26 August 2015, Warri – Delta State governor, Senator Ifeanyi Okowa, obviously knew what was at stake when he embarked on a trouble-shooting mission to the palace of the Olu of Warri, HRM, Ogiama Atuwatse II, at the weekend.
His enterprise was to ask the respected monarch to prevail on one of his fiery subjects, the Igba of Warri Kingdom, Chief Rita Lori-Ogbebor, to drop her antagonism to the recently signed Amended law on the Delta State Oil Producing Areas Development Commission, DESOPADEC. The other was also for her to rescind her threat to drag the state government to court if he (Okowa) did not repeal the law within seven days.
Lori-Ogbebor’s antecedents: Anybody, who knows Chief Lori-Ogbebor well enough and her doggedness in matters she believes in can only agree that she is a hard nut to crack. Former Governors James Ibori and Emmanuel Uduaghan had bitter doses of her radicalism during their stints in power over what she felt was their anti-people stand on the policies of their governments, including 13 per cent derivation to the oil communities.

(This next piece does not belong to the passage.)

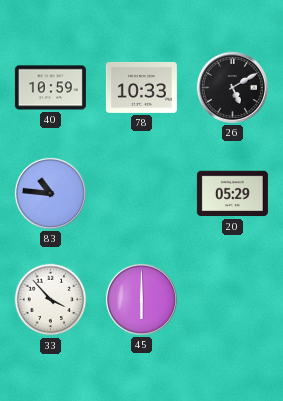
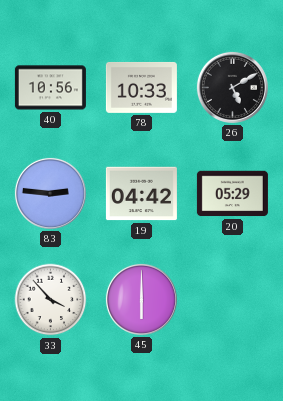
40: 10:59 -> 10:56
83: 10:46 -> 2:46
19: none -> 04:42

She took Uduaghan to court over his plan to name a school on a disputed land in Okere after the Olu of Warri and rejected a Christmas gift from his government in 2013. Lori-Ogbebor had fought virtually every government in the state on where she felt bad and supported them when need be.
Okowa’s tactical move
Governor Okowa, who had watched her exploits over the years from the sidelines, understood what it means to be at loggerheads with the “Iron Lady of Warri”.
The Olu of Warri, who Okowa rushed to for intervention, also recognised why he would not shave Lori-Ogbebor’s head in her absence. A source said the monarch after listening to the Governor tactically advised him “not to undermine the Igba of Warri, Chief Rita Lori-Ogbebor, in negotiating the interest of the Itsekiri as it affects DESOPADEC.”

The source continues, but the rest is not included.